When reporting matches or overlap between files, matchIT looks up the full details for each record involved by using its unique reference number as stored in the Matches or Merges database.

When investigating problems with matching, before doing anything else, browse the Main File and check that the imported data looks okay, including the derived fields such as NAME, NAME1 etc.  The Key fields are fairly obscure, but they should not in general be blank.  If they are, or if e.g. the NAME2 field is blank, it could be because you have not allocated the right field names to the data (or the Intelligent Setup Wizard has not correctly identified the fields).  You should check in particular that the right names have been used for people's names – usually ADDRESSEE for a name keyed all in one field and PREFIX, FORENAMES (or INITIALS), SURNAME when they are split up.

Too Few Matches or Scores Too Low

Possible causes of these problems are:

  • the Minimum Score to Report is too high
  • the Weights are poor, or are placed on un-normalized fields such as Addressee
  • the primary Match Keys you have used have caused matchIT not to look at some potential duplicates e.g. you have used NAME_KEY + ZIP in one step, instead of ZIP in one step and NAME_KEY or NAME_KEY + LEFT(ZIP,5) in another step, or you have used an un-normalized field as a primary match key, such as Addressee
  • you may have Match on Location set on in "Matching Setup" when you don't want to use it.  If you want to consider matches based on e.g. contact and company names irrespective of location (address and zip code), you should uncheck this box.
  • although you did more than one Find pass through the data, with different keys, you said "Yes" to "Is this a new Analysis" on the second pass, when you should have said "No."

If you still can't resolve the problem, find two records which should be reported as duplicates and contact your support team or your support provider.

Too Many Matches or Scores too High

Some of the checks above are worth looking at, in case the problem is the reverse of that described above. You may also benefit from using primary Match Keys that do not allow some of the false matches to be reported (e.g. where records are being reported because they match on name and have a blank zip code, but the addresses are different, use LEFT(ZIP,5) + NAME1 starting at zip codes beginning with 'A', instead of NAME1 + LEFT(ZIP,5).  

If you are dealing with foreign data (not from an English-speaking country), you may need to add common words to the Names and Words table to stop matchIT from paying any or too much attention to them when comparing records e.g. add Weg as an Address word for Holland and the Scandinavian countries.
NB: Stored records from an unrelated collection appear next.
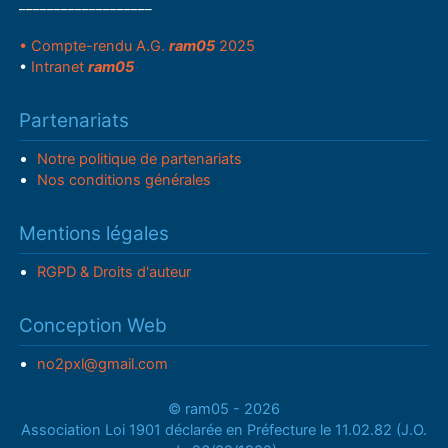
___________________
• Compte-rendu A.G.
ram05
2025
•
Intranet
ram05
Partenariats
Notre politique de partenariats
Nos conditions générales
Mentions légales
RGPD & Droits d'auteur
Conception Web
no2pxl@gmail.com
© ram05 - 2026
Association Loi 1901 déclarée en Préfecture le 11.02.82 (J.O.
If this does not solve the problem, see the section below.

Totally False Matches Being Reported

Possible causes of this are:

 (a) Unique References are not Unique

If when you merge two databases and then View Matches or View Overlap, records are displayed with no similarities whatsoever, it is possible that the records do not have unique entries in the UNIQUE_REF field.  You can check the unique references by using Database Utilities, Check Unique Refs.  If this field was not allocated by matchIT on Import, rename your input field as some other name (URN will do) and define a new field for UNIQUE_REF and matchIT will allocate references that are unique.
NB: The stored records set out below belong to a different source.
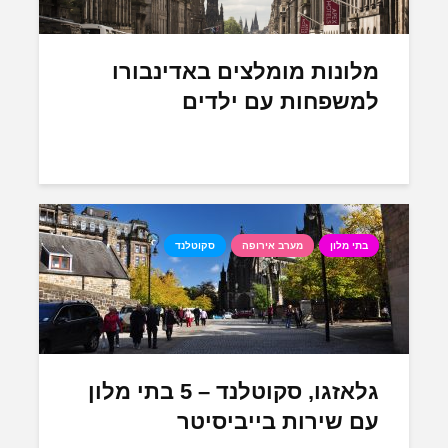
מלונות מומלצים באדינבורו
למשפחות עם ילדים
בתי מלון
מערב אירופה
סקוטלנד
גלאזגו, סקוטלנד – 5 בתי מלון
עם שירות בייביסיטר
When you import two databases for merging, be sure to start the next reference number in the second database higher than the last record number in the first database  e.g. if the unique reference number of the last record in the first database is 5000, the next record number of the second database needs to be greater than 5000.

If you have merged databases together and forgotten to give them unique references when originally importing them, you can use the Database Utilities option Generate Unique Refs to regenerate them.  You must then Find Matches or Find Overlap again to find the matches for the new reference numbers.

If this happened in a Job Script, make sure that you set the Next Reference Number in the Options (Input Options) for each step, so that each database has a unique range of references, or use the Multiple File Wizard which ensures uniqueness.  

 (b) Inappropriate Report

Alternately, the problem could be due to having selected the wrong report.  When choosing a report, make sure you select one appropriate to the options you have defined.  If using one of matchIT's predefined reports, a sets report, for example, must contain the word 'SETS' in its name.  Similarly, a pairs report must contain 'PAIRS' and an overlap report, 'MERGE'.  Also, if you have found matches to business level, check you have chosen Business in the Report Format drop down list (View Matches dialog).

If you are using a report that you have modified, the report may be corrupt.  It is worthwhile checking  whether you have the same problem using the standard Business or Residential report, as delivered.

 (c) Indexing Problems

Otherwise, it could be caused by an indexing problem.  Check this by selecting Browse Imported Records from the Import menu and ordering it on UNIQUE REF.  If the unique reference numbers are not progressive the Index is corrupt.  Solve this by using the Database Utility option, Reindex to reindex the Main File(s).

 (d) Find matches before you view them

matchIT may display completely false matches, with no similarities whatsoever if you select View Matches before you Find Matches.  The reason is that matchIT retains information from the last matching runs that took place for a Main File in that directory.